*Work order:* For this exercise, transcribe all the entries exactly as given and omit the images.

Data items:
::::

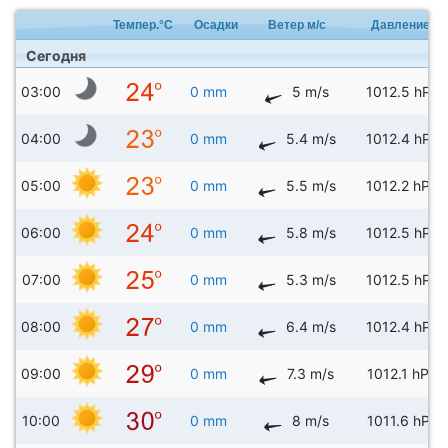
Темпер.°C
Осадки
Ветер м/с
Давление
Сегодня
03:00
0 mm
5 m/s
1012.5 hPa
04:00
0 mm
5.4 m/s
1012.4 hPa
05:00
0 mm
5.5 m/s
1012.2 hPa
06:00
0 mm
5.8 m/s
1012.5 hPa
07:00
0 mm
5.3 m/s
1012.5 hPa
08:00
0 mm
6.4 m/s
1012.4 hPa
09:00
0 mm
7.3 m/s
1012.1 hPa
10:00
0 mm
8 m/s
1011.6 hPa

::::

*Exercise output:*
Темпер.°C
Осадки
Ветер м/с
Давление
Сегодня
03:00
0 mm
5 m/s
1012.5 hPa
04:00
0 mm
5.4 m/s
1012.4 hPa
05:00
0 mm
5.5 m/s
1012.2 hPa
06:00
0 mm
5.8 m/s
1012.5 hPa
07:00
0 mm
5.3 m/s
1012.5 hPa
08:00
0 mm
6.4 m/s
1012.4 hPa
09:00
0 mm
7.3 m/s
1012.1 hPa
10:00
0 mm
8 m/s
1011.6 hPa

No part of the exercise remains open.